Required action » Identify each line below containing the string "zboží" and copy it.

━━━━━━━━━━

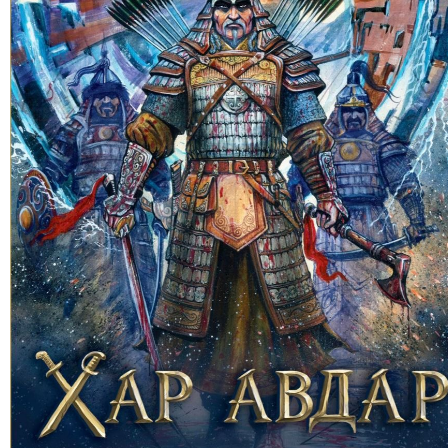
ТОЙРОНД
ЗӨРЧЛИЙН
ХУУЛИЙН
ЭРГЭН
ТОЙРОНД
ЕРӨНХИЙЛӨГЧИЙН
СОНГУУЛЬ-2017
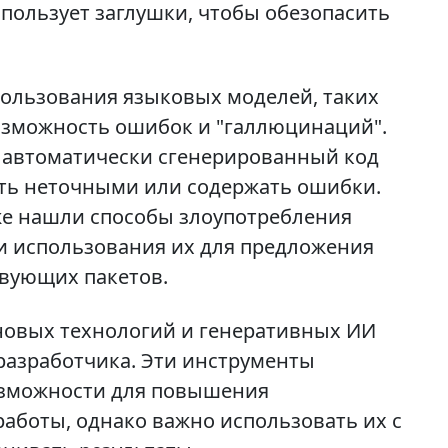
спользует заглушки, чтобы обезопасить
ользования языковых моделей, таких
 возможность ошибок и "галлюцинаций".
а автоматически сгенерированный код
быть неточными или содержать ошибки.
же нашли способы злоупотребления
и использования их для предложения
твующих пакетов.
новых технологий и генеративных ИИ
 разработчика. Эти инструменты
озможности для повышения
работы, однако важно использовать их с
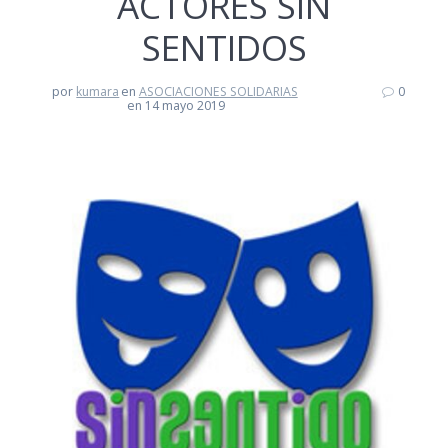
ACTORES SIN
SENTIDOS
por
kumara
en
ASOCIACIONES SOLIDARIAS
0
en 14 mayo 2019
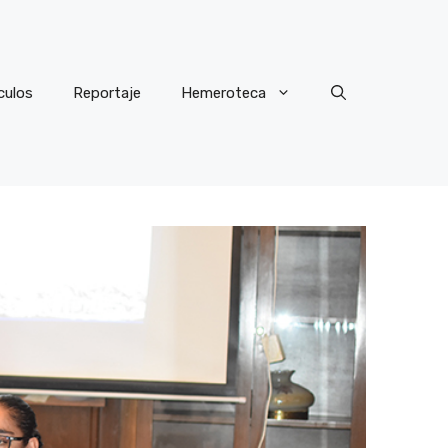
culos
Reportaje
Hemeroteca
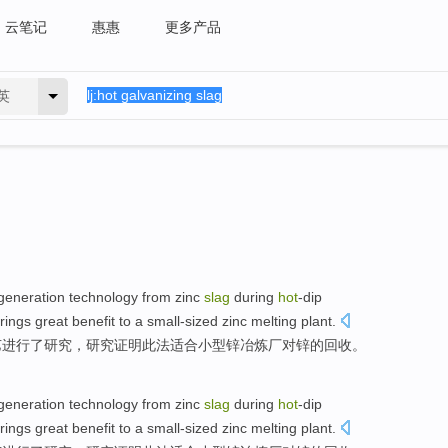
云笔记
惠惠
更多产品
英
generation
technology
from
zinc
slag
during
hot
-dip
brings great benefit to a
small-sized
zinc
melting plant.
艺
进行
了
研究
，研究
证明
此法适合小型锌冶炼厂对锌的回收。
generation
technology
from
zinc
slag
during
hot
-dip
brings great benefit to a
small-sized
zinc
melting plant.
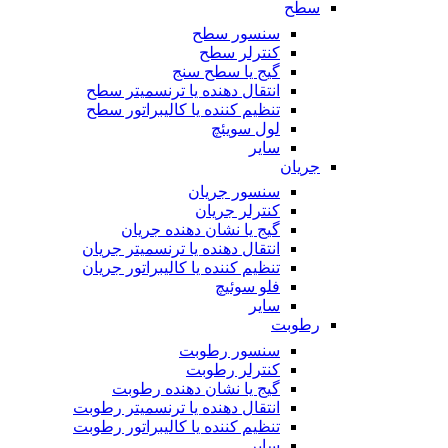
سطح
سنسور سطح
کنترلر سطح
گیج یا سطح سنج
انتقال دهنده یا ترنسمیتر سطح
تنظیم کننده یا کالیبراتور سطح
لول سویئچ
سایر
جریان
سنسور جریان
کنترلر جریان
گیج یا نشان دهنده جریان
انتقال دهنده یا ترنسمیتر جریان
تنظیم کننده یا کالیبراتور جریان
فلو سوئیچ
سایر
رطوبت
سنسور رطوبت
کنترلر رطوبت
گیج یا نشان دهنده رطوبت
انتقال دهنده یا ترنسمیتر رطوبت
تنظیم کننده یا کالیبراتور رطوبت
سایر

━━━━━━━━━━

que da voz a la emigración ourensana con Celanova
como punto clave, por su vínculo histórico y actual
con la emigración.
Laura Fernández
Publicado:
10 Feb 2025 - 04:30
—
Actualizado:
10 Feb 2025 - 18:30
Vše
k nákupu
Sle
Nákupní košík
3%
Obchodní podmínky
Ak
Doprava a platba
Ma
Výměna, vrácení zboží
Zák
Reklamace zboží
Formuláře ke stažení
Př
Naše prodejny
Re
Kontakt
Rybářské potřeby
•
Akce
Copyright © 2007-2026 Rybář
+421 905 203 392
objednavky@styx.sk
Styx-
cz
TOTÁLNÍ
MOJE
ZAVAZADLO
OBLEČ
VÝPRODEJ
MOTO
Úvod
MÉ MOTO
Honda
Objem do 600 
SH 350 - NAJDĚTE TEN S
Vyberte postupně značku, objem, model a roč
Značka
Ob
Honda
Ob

━━━━━━━━━━

Response area »
Výměna, vrácení zboží
Reklamace zboží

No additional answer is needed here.